Dataset entries:
+-------+
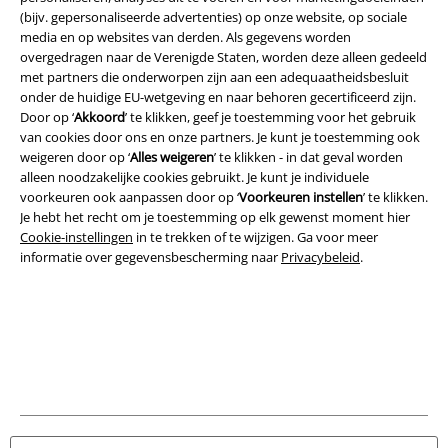
(bijv. gepersonaliseerde advertenties) op onze website, op sociale
media en op websites van derden. Als gegevens worden
overgedragen naar de Verenigde Staten, worden deze alleen gedeeld
met partners die onderworpen zijn aan een adequaatheidsbesluit
onder de huidige EU-wetgeving en naar behoren gecertificeerd zijn.
Legal
Door op ‘
Akkoord
’ te klikken, geef je toestemming voor het gebruik
van cookies door ons en onze partners. Je kunt je toestemming ook
Algemene Voorwaarden
weigeren door op ‘
Alles weigeren
’ te klikken - in dat geval worden
alleen noodzakelijke cookies gebruikt. Je kunt je individuele
Bedrijfsgegevens
voorkeuren ook aanpassen door op ‘
Voorkeuren instellen
’ te klikken.
Je hebt het recht om je toestemming op elk gewenst moment hier
Privacyverklaring
Cookie-instellingen
in te trekken of te wijzigen. Ga voor meer
informatie over gegevensbescherming naar
Privacybeleid
.
Verklaring van conformiteit
Informatie over toegankelijkheid
Cookie-instellingen
Annuleer bestelling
+-------+
## Goal of the exercise
What lines above contain the word "worden"? Return each such line.

## Response to the exercise
media en op websites van derden. Als gegevens worden
overgedragen naar de Verenigde Staten, worden deze alleen gedeeld
’ te klikken - in dat geval worden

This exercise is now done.